Template-based human motion recognition for complex activities

We have presented motion history-based human motion recognition technique with various formats of feature vectors. Since the inception of the motion history image (MHI) template for motion recognition, various progresses have been adopted to improve this basic MHI. Stages of development of appearance-based representation and recognition approach are presented here on the basic motion history-based approach to solve self-occlusion problem using our method. Excellent recognition rate for various motions has been found. This is based on gradient-based optical flow calculation. For recognition, Hu moments are considered to calculate feature vectors. Various feature vectors are considered in this paper.

Directional motion history templates for low resolution motion recognition

Human motion recognition in low-resolution video is very difficult task because due to low-resolution we miss much significant motion information. In this paper, we demonstrated appearance-based directional motion history image (DMHI) method to recognize various levels of video resolutions. The DMHI technique can overcome the self-occlusion problem that arises from motion overwriting. We found that it can significantly solve motion overwriting problem and can recognize complex actions or activities.

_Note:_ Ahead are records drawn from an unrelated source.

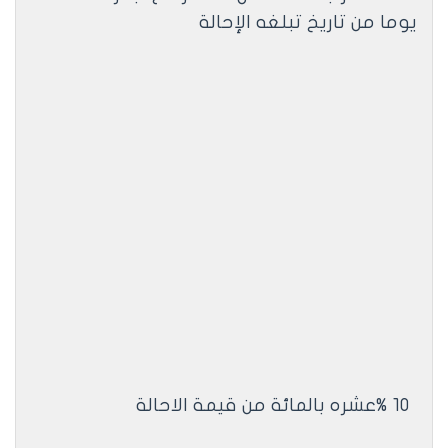
يوما من تاريخ تبلغه الإحالة
10
%
عشره بالمائة من قيمة الاحالة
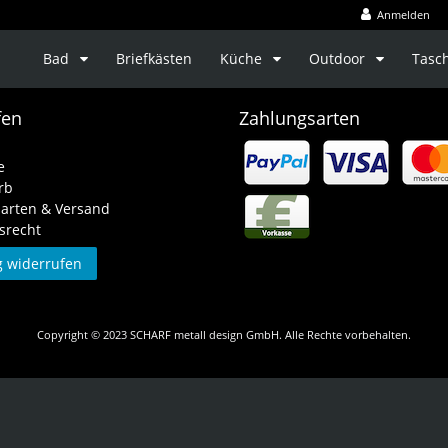
Anmelden
Bad
Briefkästen
Küche
Outdoor
Tasc
fen
Zahlungsarten
e
rb
arten & Versand
srecht
g widerrufen
Copyright © 2023 SCHARF metall design GmbH. Alle Rechte vorbehalten.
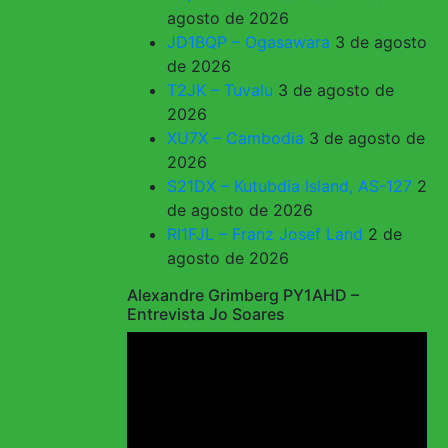
agosto de 2026
JD1BQP – Ogasawara
3 de agosto
de 2026
T2JK – Tuvalu
3 de agosto de
2026
XU7X – Cambodia
3 de agosto de
2026
S21DX – Kutubdia Island, AS-127
2
de agosto de 2026
RI1FJL – Franz Josef Land
2 de
agosto de 2026
Alexandre Grimberg PY1AHD –
Entrevista Jo Soares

We employed the same datasets with various levels of resolutions to test the DMHI and achieved satisfactory result up to a limit. When the resolution is very low, due to significant loss in motion information, we came across some difficulties to recognize the actions properly.

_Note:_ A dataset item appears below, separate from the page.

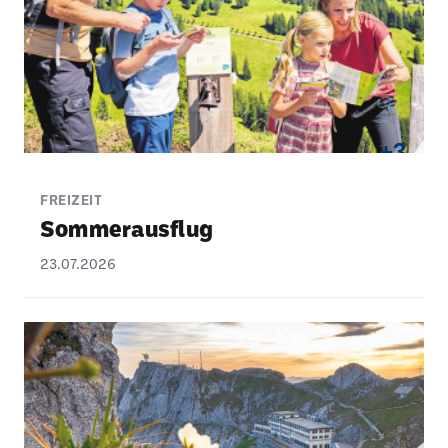
+3
FREIZEIT
Sommer­aus­flug
23.07.2026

SURF-based spatio-temporal history image method for action representation

Researches on action understanding and analysis are very crucial for various applications in computer vision. However, these face numerous challenges to represent and recognize different complex actions. This paper presents a noble spatio-temporal 3D (XYT) method for recognizing various complex activities, with a blend of local and global feature-based approach for motion representation. We incorporate SURF (Speeded-Up Robust Features), which is a scale- and rotation-invariant interest point detector and descriptor. Based on the interest points, optical flow-based directional motion history and energy images are developed. In this approach, the flow-based motion vectors are split into four different channels. From these channels, the corresponding four directional templates are computed. 56-D feature vector is calculated according to the Hu invariants for each action. k-nearest neighbor classification scheme is employed for recognition. We employ leave-one-out cross-validation method for partitioning scheme. We apply our method to outdoor dataset and we achieve satisfactory recognition results. We compare our method with some of other approaches and show that our method outperforms them.

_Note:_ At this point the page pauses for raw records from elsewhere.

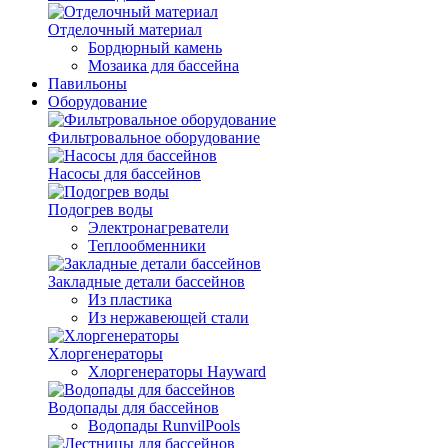
Отделочный материал
Бордюрный камень
Мозаика для бассейна
Павильоны
Оборудование
Фильтровальное оборудование
Насосы для бассейнов
Подогрев воды
Электронагреватели
Теплообменники
Закладные детали бассейнов
Из пластика
Из нержавеющей стали
Хлоргенераторы
Хлоргенераторы Hayward
Водопады для бассейнов
Водопады RunvilPools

Action recognition with various speeds and timed-DMHI feature vectors

Usually, various motion recognition approaches can not perform well on actions that have variable speeds, or part of the dataset is speedy and vice versa. In this paper, we present the timing issue of our Directional Motion History Image method. This method can solve overwriting or motion self-occlusion problem significantly and thereby it performs well for complex and repetitive activities. However, it is important to analyze the method with activities having various speeds to show its robustness. The experimental results demonstrate that it can perform well with variable paces of the actions though the recognition rate is compromised a bit compared to the dataset having usual speed. We also improve the classification method with the incorporation of motion duration in the final feature vector so that for similar type of activities having different pace, it can show better result. Experiments on another dataset show better performance with the timing incorporation. The achieved recognition rates are very encouraging for further research and implementation is some intelligent systems for surveillance and related applications.